__Work order__. Extract all lines from the data beneath that include the word "vergessen".

__Dataset content__.
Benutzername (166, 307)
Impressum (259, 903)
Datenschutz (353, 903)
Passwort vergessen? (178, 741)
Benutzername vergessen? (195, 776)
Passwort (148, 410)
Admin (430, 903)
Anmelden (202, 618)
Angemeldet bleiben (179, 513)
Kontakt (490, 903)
...
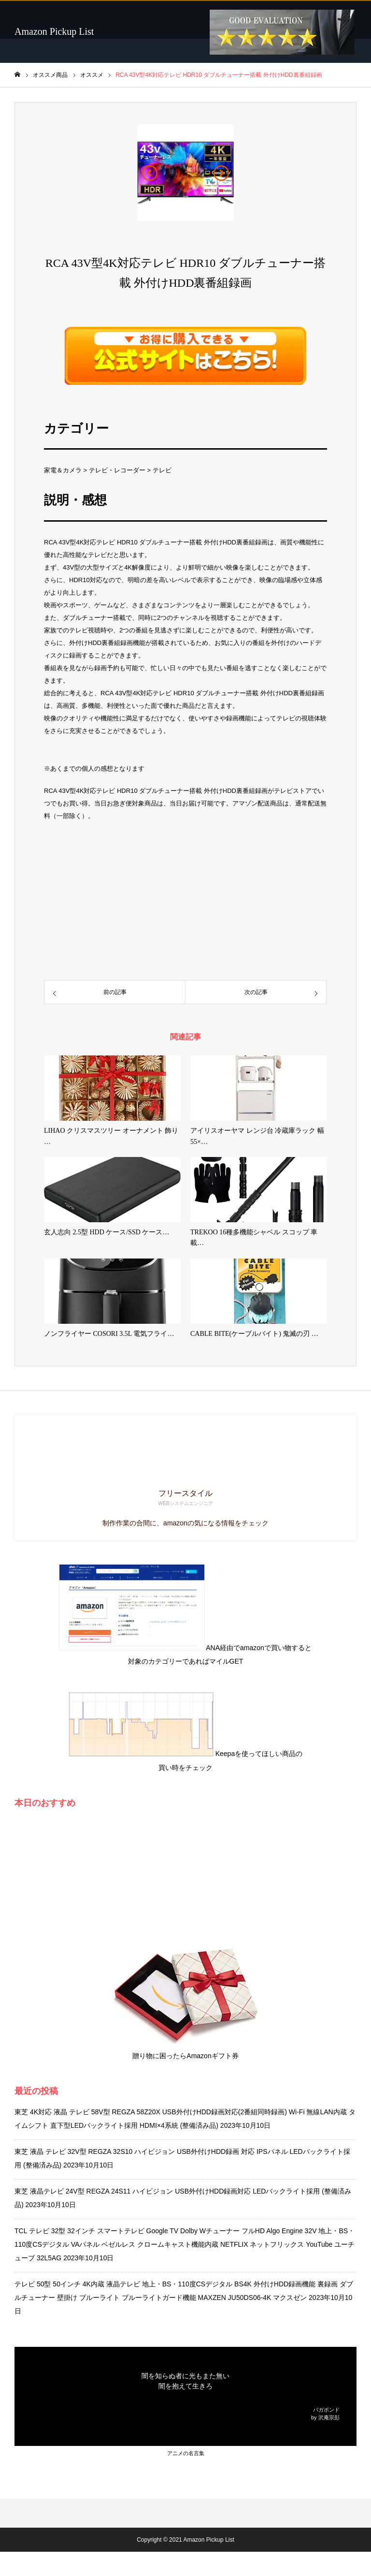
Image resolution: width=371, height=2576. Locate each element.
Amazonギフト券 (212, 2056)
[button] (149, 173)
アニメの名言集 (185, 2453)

__Result of the task__.
Passwort vergessen? (178, 741)
Benutzername vergessen? (195, 776)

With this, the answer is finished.